Kabiosile

Miguel Matamoros
Elena Burke

Me lo dijo una noche allá en los años ochenta, cuando bajó los párpados, cansada, y tenía voz humana de mujer. Yo regresaba de una guerra absurda, y todavía olía a miedo y muerte. Ella lo supo, lo adivinó, lo respiró en la angustia con la que alzaba mi vaso de alcoholes totales. Me dijo: “Yo le sé mucho a la vida. Yo soy tierra”. Fue en el cabaret Parisién del Hotel Nacional, y esa noche, bajo un tímido foco del escenario, cantó para mí y para la muchacha menuda que intentaba ser también tierra bajo mi cuerpo desolado.

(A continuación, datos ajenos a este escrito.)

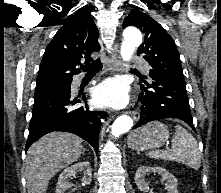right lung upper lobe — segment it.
Here are the masks:
<instances>
[{"label": "right lung upper lobe", "instance_id": "1", "mask_svg": "<svg viewBox=\"0 0 221 193\" xmlns=\"http://www.w3.org/2000/svg\"><path fill=\"white\" fill-rule=\"evenodd\" d=\"M98 29L86 13H76L57 31L47 46L36 81V87L72 82L81 71L82 59L92 61L91 53L100 50Z\"/></svg>", "mask_w": 221, "mask_h": 193}]
</instances>
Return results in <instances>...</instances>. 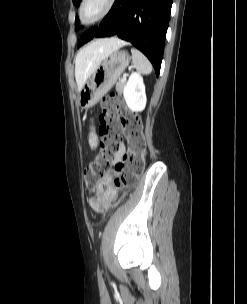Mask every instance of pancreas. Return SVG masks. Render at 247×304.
I'll list each match as a JSON object with an SVG mask.
<instances>
[{
    "label": "pancreas",
    "instance_id": "obj_1",
    "mask_svg": "<svg viewBox=\"0 0 247 304\" xmlns=\"http://www.w3.org/2000/svg\"><path fill=\"white\" fill-rule=\"evenodd\" d=\"M126 80H120L117 84H116V91L117 92H121L123 90V87L125 85Z\"/></svg>",
    "mask_w": 247,
    "mask_h": 304
}]
</instances>
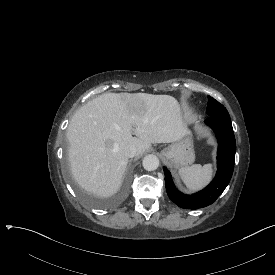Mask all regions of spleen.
Instances as JSON below:
<instances>
[{
  "instance_id": "3e777b00",
  "label": "spleen",
  "mask_w": 275,
  "mask_h": 275,
  "mask_svg": "<svg viewBox=\"0 0 275 275\" xmlns=\"http://www.w3.org/2000/svg\"><path fill=\"white\" fill-rule=\"evenodd\" d=\"M212 164H194L190 167H183L179 170V175L187 188L198 190L204 187L212 178Z\"/></svg>"
}]
</instances>
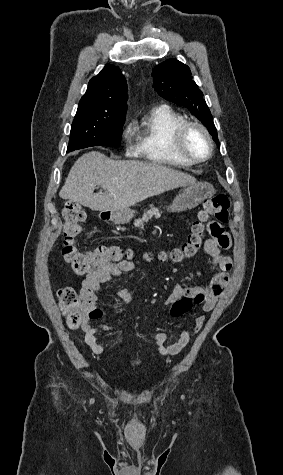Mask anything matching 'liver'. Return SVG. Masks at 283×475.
Instances as JSON below:
<instances>
[{
    "mask_svg": "<svg viewBox=\"0 0 283 475\" xmlns=\"http://www.w3.org/2000/svg\"><path fill=\"white\" fill-rule=\"evenodd\" d=\"M192 184H196V178L162 164L138 160L115 162L100 152H89L72 166L59 196L90 210L117 212ZM96 186L106 190L105 194H93Z\"/></svg>",
    "mask_w": 283,
    "mask_h": 475,
    "instance_id": "6515ba94",
    "label": "liver"
}]
</instances>
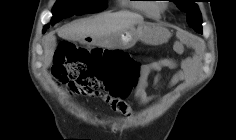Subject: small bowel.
<instances>
[{"label":"small bowel","mask_w":236,"mask_h":140,"mask_svg":"<svg viewBox=\"0 0 236 140\" xmlns=\"http://www.w3.org/2000/svg\"><path fill=\"white\" fill-rule=\"evenodd\" d=\"M175 51L179 54L183 53L184 45L179 42L175 44ZM164 69L176 70V72L167 80L164 81L162 78V72ZM143 74H154L153 85L157 88L162 87H175L181 88L183 83L194 79L197 73V61L193 58H184L180 61L174 58H164L160 60H151L142 68ZM172 94H168L161 100H169ZM156 97L147 95L144 91H140L138 94V102L140 105H145ZM114 111L122 113L125 116H131L133 113L132 107L124 100H120L116 103L111 104Z\"/></svg>","instance_id":"c3829d8e"}]
</instances>
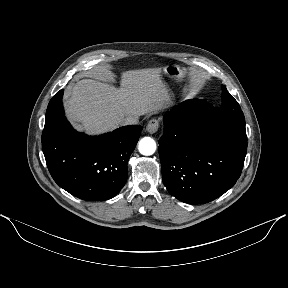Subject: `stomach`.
<instances>
[{"instance_id": "stomach-1", "label": "stomach", "mask_w": 288, "mask_h": 288, "mask_svg": "<svg viewBox=\"0 0 288 288\" xmlns=\"http://www.w3.org/2000/svg\"><path fill=\"white\" fill-rule=\"evenodd\" d=\"M165 74L176 81H181L186 73V69L183 66L177 64H170L164 68Z\"/></svg>"}]
</instances>
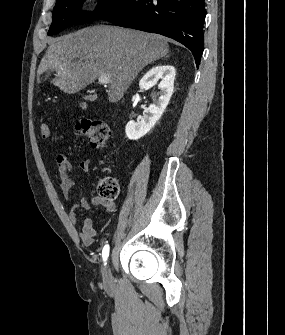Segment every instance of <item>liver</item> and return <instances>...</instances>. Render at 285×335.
Segmentation results:
<instances>
[{"label":"liver","mask_w":285,"mask_h":335,"mask_svg":"<svg viewBox=\"0 0 285 335\" xmlns=\"http://www.w3.org/2000/svg\"><path fill=\"white\" fill-rule=\"evenodd\" d=\"M47 44L49 48L38 66L39 76L47 70L56 72L54 86L65 94H76L107 74L112 104L123 98L145 66L169 52L163 36L119 26H90Z\"/></svg>","instance_id":"6515ba94"}]
</instances>
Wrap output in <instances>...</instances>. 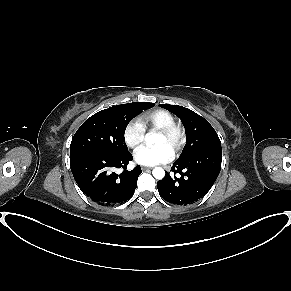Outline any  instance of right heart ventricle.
Wrapping results in <instances>:
<instances>
[{
	"mask_svg": "<svg viewBox=\"0 0 291 291\" xmlns=\"http://www.w3.org/2000/svg\"><path fill=\"white\" fill-rule=\"evenodd\" d=\"M138 120L145 129L156 130L175 123L174 115L165 109L144 112L139 116Z\"/></svg>",
	"mask_w": 291,
	"mask_h": 291,
	"instance_id": "right-heart-ventricle-1",
	"label": "right heart ventricle"
}]
</instances>
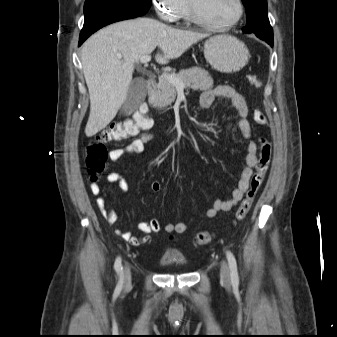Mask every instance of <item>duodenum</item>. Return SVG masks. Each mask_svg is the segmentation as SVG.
<instances>
[{
    "label": "duodenum",
    "instance_id": "obj_1",
    "mask_svg": "<svg viewBox=\"0 0 337 337\" xmlns=\"http://www.w3.org/2000/svg\"><path fill=\"white\" fill-rule=\"evenodd\" d=\"M146 83H147V87H148V90H153L157 84V78L156 76L154 75H150L147 77V80H146Z\"/></svg>",
    "mask_w": 337,
    "mask_h": 337
}]
</instances>
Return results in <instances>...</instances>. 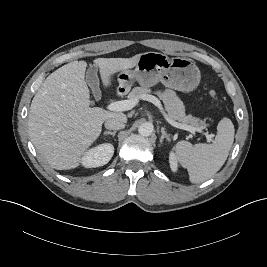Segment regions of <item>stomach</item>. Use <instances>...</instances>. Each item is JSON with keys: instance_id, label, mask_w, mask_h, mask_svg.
Listing matches in <instances>:
<instances>
[{"instance_id": "obj_1", "label": "stomach", "mask_w": 267, "mask_h": 267, "mask_svg": "<svg viewBox=\"0 0 267 267\" xmlns=\"http://www.w3.org/2000/svg\"><path fill=\"white\" fill-rule=\"evenodd\" d=\"M134 80L142 87L149 88L161 82L168 88L190 92L199 85L200 71L191 59L145 52L139 54L134 70H123L118 74L119 89L128 92Z\"/></svg>"}]
</instances>
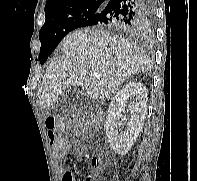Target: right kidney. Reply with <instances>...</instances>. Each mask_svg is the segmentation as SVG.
<instances>
[{
  "label": "right kidney",
  "mask_w": 197,
  "mask_h": 181,
  "mask_svg": "<svg viewBox=\"0 0 197 181\" xmlns=\"http://www.w3.org/2000/svg\"><path fill=\"white\" fill-rule=\"evenodd\" d=\"M128 100H130L129 105ZM125 110L131 113V118L125 131L118 132L122 124ZM147 110V90L141 82L126 83L112 98L105 122L106 136L109 146L120 155H125L140 132L144 124Z\"/></svg>",
  "instance_id": "ca27d5eb"
}]
</instances>
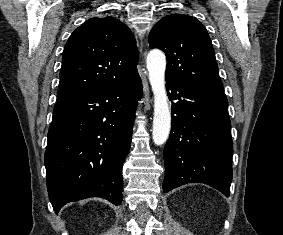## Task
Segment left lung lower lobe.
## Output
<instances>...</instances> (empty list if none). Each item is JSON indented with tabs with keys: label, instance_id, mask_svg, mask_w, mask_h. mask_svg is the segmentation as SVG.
I'll use <instances>...</instances> for the list:
<instances>
[{
	"label": "left lung lower lobe",
	"instance_id": "obj_1",
	"mask_svg": "<svg viewBox=\"0 0 283 235\" xmlns=\"http://www.w3.org/2000/svg\"><path fill=\"white\" fill-rule=\"evenodd\" d=\"M172 127L164 148V192L187 183H204L230 194L231 122L224 93L181 79L166 78Z\"/></svg>",
	"mask_w": 283,
	"mask_h": 235
}]
</instances>
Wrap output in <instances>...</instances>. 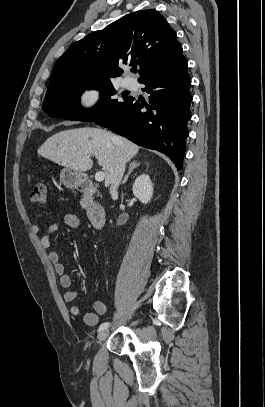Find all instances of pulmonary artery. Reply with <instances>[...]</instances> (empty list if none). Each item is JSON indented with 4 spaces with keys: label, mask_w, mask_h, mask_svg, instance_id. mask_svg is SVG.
Masks as SVG:
<instances>
[{
    "label": "pulmonary artery",
    "mask_w": 265,
    "mask_h": 407,
    "mask_svg": "<svg viewBox=\"0 0 265 407\" xmlns=\"http://www.w3.org/2000/svg\"><path fill=\"white\" fill-rule=\"evenodd\" d=\"M123 85L127 89H132L135 87V82L132 79H124Z\"/></svg>",
    "instance_id": "1"
}]
</instances>
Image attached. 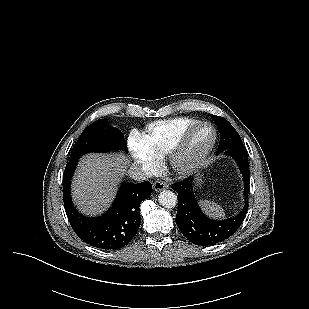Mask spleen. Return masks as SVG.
Here are the masks:
<instances>
[{"mask_svg": "<svg viewBox=\"0 0 309 309\" xmlns=\"http://www.w3.org/2000/svg\"><path fill=\"white\" fill-rule=\"evenodd\" d=\"M200 205L211 217L223 218L225 216L223 208L215 202L204 200L200 201Z\"/></svg>", "mask_w": 309, "mask_h": 309, "instance_id": "obj_1", "label": "spleen"}]
</instances>
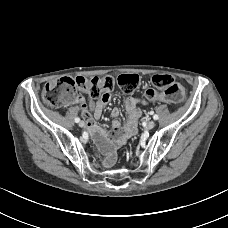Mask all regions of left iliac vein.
I'll use <instances>...</instances> for the list:
<instances>
[{"instance_id":"obj_1","label":"left iliac vein","mask_w":228,"mask_h":228,"mask_svg":"<svg viewBox=\"0 0 228 228\" xmlns=\"http://www.w3.org/2000/svg\"><path fill=\"white\" fill-rule=\"evenodd\" d=\"M155 127V122L154 121H148L147 122V128L148 129H152V128H154Z\"/></svg>"}]
</instances>
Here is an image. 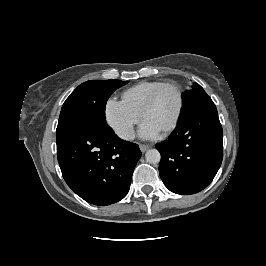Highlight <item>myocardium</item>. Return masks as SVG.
Masks as SVG:
<instances>
[{
	"label": "myocardium",
	"mask_w": 266,
	"mask_h": 266,
	"mask_svg": "<svg viewBox=\"0 0 266 266\" xmlns=\"http://www.w3.org/2000/svg\"><path fill=\"white\" fill-rule=\"evenodd\" d=\"M167 87H172L176 91L177 96H178V108H177L176 114H175L172 122L165 129L162 130L163 133L171 132L177 126V124L180 120V117L182 115V111L184 108V97H183L182 89L178 84H176L174 82H165V83L161 84L150 95V97L148 98V100L144 104V106L141 110V113H140L142 120H144L147 111L153 106V104L155 103V101L158 98L161 91Z\"/></svg>",
	"instance_id": "myocardium-1"
}]
</instances>
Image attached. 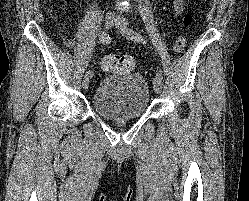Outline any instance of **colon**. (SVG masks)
I'll return each mask as SVG.
<instances>
[{
  "mask_svg": "<svg viewBox=\"0 0 249 201\" xmlns=\"http://www.w3.org/2000/svg\"><path fill=\"white\" fill-rule=\"evenodd\" d=\"M192 21L193 16L190 13H187L183 19L184 25L190 26ZM186 46L187 36L182 34L175 39L173 43V51L175 53H180L186 48ZM103 67L106 70L122 74L131 71L134 67V62L130 56L114 54L104 59Z\"/></svg>",
  "mask_w": 249,
  "mask_h": 201,
  "instance_id": "obj_1",
  "label": "colon"
}]
</instances>
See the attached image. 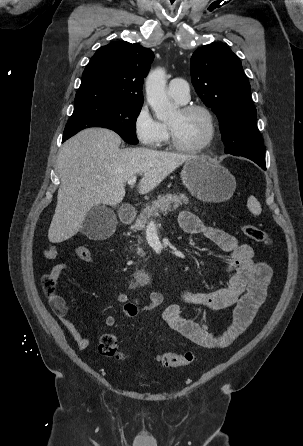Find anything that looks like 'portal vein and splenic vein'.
I'll use <instances>...</instances> for the list:
<instances>
[{"label": "portal vein and splenic vein", "mask_w": 303, "mask_h": 446, "mask_svg": "<svg viewBox=\"0 0 303 446\" xmlns=\"http://www.w3.org/2000/svg\"><path fill=\"white\" fill-rule=\"evenodd\" d=\"M136 180H137V177H136V176L131 177V178L128 180V184H129V185H133V184L136 183ZM150 224H151V225H154V222L152 221Z\"/></svg>", "instance_id": "1"}]
</instances>
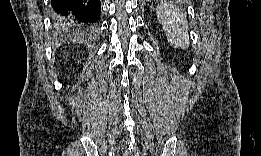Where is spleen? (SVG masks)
Here are the masks:
<instances>
[{
    "mask_svg": "<svg viewBox=\"0 0 261 156\" xmlns=\"http://www.w3.org/2000/svg\"><path fill=\"white\" fill-rule=\"evenodd\" d=\"M158 21L173 48L186 49L190 44L185 13L171 3H161L156 8Z\"/></svg>",
    "mask_w": 261,
    "mask_h": 156,
    "instance_id": "spleen-1",
    "label": "spleen"
}]
</instances>
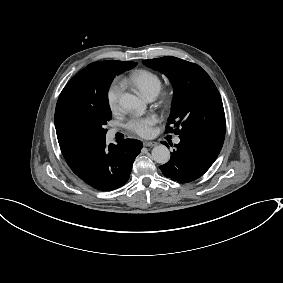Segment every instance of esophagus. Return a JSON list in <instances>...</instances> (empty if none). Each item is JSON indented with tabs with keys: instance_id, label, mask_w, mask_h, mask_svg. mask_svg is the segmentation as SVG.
<instances>
[{
	"instance_id": "1",
	"label": "esophagus",
	"mask_w": 283,
	"mask_h": 283,
	"mask_svg": "<svg viewBox=\"0 0 283 283\" xmlns=\"http://www.w3.org/2000/svg\"><path fill=\"white\" fill-rule=\"evenodd\" d=\"M143 144L145 147H154V146H157L159 143L152 141V142H144Z\"/></svg>"
}]
</instances>
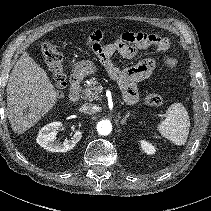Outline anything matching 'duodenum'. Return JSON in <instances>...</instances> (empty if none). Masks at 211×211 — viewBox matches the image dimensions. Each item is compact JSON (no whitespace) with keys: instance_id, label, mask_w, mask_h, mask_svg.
<instances>
[{"instance_id":"duodenum-1","label":"duodenum","mask_w":211,"mask_h":211,"mask_svg":"<svg viewBox=\"0 0 211 211\" xmlns=\"http://www.w3.org/2000/svg\"><path fill=\"white\" fill-rule=\"evenodd\" d=\"M82 88V78L73 73L70 76L69 99L71 102H77L80 99Z\"/></svg>"}]
</instances>
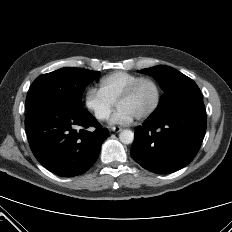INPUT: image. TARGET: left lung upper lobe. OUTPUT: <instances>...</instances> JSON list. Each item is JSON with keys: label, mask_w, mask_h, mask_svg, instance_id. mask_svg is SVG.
I'll return each mask as SVG.
<instances>
[{"label": "left lung upper lobe", "mask_w": 232, "mask_h": 232, "mask_svg": "<svg viewBox=\"0 0 232 232\" xmlns=\"http://www.w3.org/2000/svg\"><path fill=\"white\" fill-rule=\"evenodd\" d=\"M139 72L155 77L165 93L154 116L161 115L186 99L201 95L200 89L191 78L170 66L158 65Z\"/></svg>", "instance_id": "5c2ea615"}]
</instances>
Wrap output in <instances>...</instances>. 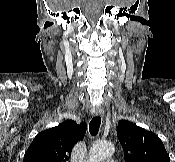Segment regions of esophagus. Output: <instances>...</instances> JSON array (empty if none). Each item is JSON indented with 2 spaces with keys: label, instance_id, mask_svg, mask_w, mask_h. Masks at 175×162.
I'll list each match as a JSON object with an SVG mask.
<instances>
[{
  "label": "esophagus",
  "instance_id": "34e87169",
  "mask_svg": "<svg viewBox=\"0 0 175 162\" xmlns=\"http://www.w3.org/2000/svg\"><path fill=\"white\" fill-rule=\"evenodd\" d=\"M94 115L95 116H103L104 115V111L102 108L98 107L94 110Z\"/></svg>",
  "mask_w": 175,
  "mask_h": 162
}]
</instances>
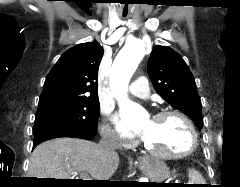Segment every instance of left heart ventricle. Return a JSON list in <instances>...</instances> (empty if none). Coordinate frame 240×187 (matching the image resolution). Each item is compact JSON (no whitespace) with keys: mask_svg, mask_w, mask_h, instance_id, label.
I'll use <instances>...</instances> for the list:
<instances>
[{"mask_svg":"<svg viewBox=\"0 0 240 187\" xmlns=\"http://www.w3.org/2000/svg\"><path fill=\"white\" fill-rule=\"evenodd\" d=\"M149 147L160 152H181L187 149L190 138L185 125L175 116L146 120L140 126Z\"/></svg>","mask_w":240,"mask_h":187,"instance_id":"b2bd125f","label":"left heart ventricle"}]
</instances>
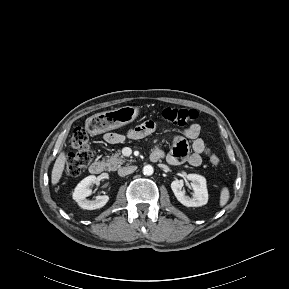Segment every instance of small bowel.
Wrapping results in <instances>:
<instances>
[{
    "label": "small bowel",
    "mask_w": 289,
    "mask_h": 289,
    "mask_svg": "<svg viewBox=\"0 0 289 289\" xmlns=\"http://www.w3.org/2000/svg\"><path fill=\"white\" fill-rule=\"evenodd\" d=\"M156 128L157 122L154 120H148L129 130L125 134L116 132L107 133L104 136V139L110 144L120 143L124 139L138 140L152 134L155 132ZM185 138L192 140L191 152L189 151ZM204 150L205 143L200 138V126L193 124L185 129L184 137L178 136L174 138L172 149L167 154V161L173 165L188 162L193 166H199L202 162L201 154L204 152ZM153 153H157L161 157L164 156L163 150L159 148L156 149Z\"/></svg>",
    "instance_id": "small-bowel-1"
}]
</instances>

Esta es, por eso, la historia de un gran dolor. Tal vez la historia de una inesperada nostalgia.

Elena Burke aquella noche, sola e inabarcable, estremeció los vasos de mi mesa con otras historias que anidaban en su sabio corazón. De pronto todo se hizo tierra, todo reverdeció, y aquel olor a pólvora y miseria que yo traía colgando en las pupilas, se fue cayendo en el mantel como una absurda ceniza.

Ella era la tierra.

Acomodaba sus rocas y sus raíces, y convertía su voz en un gran árbol donde empezaban a nacer las historias del hombre.

Yo descubrí, estremeciéndome, cuando terminó de alzar los párpados cansados, que aquella mujer era remota y múltiple, interminable y sin edad. Y que estaba viviendo una noche repetida miles de veces en el temblor de un terremoto.

Salí a la madrugada húmeda de la ciudad como si acabara de nacer, recorriendo inseguro el mismo trayecto que hacía Elena Burke cada día para salvarle la vida a gente como yo, que pedía a gritos que alguien le explicara los dolores del mundo. Ella era tierra y lo sabía. Era la vida y el dolor, era ninguna y todas, como una hechicera que ha visto nacer el mundo y luego desgajarse por culpa de las incomprensiones del hombre.

Y sin decirlo, contaba las historias humanas en su momento menos cruel: los cantos de una pena de amor, que son como una estrella que nos marca el cuerpo para siempre.

Porque la tierra suena cuando acomoda sus entrañas. La tierra lleva dentro un canto, entre rudo y amenazador, que solamente saben escuchar los elegidos.

Romana Burgues era de ellos. Tal vez lo fue sabiendo lentamente, desde aquellas escapadas nocturnas al callejón de Hamel, donde otros orfebres engarzaban la sangre nueva en el sonido del dolor. Era el filin, una manera de protestar dulcemente contra la mala vida, la traición y la sombra.

Nacida bajo el cielo habanero un 28 de febrero de 1928, adivinaba ya, en aquel ahora lejano 1941, que su temblor de abismo tenía un objetivo en este mundo: desatar el hondo ruido de sus entrañas. Por eso ganó en la Corte Suprema del Arte. Esa razón la llevó a la Emisora radial Mil Diez, donde fue contratada de inmediato. La tierra clamaba en su interior.

Cuando su voz humana me dijo aquella noche lo que me dijo, detrás de sus párpados caídos pasaban veloces, como en un carrusel, las horas de sus vidas milagrosas.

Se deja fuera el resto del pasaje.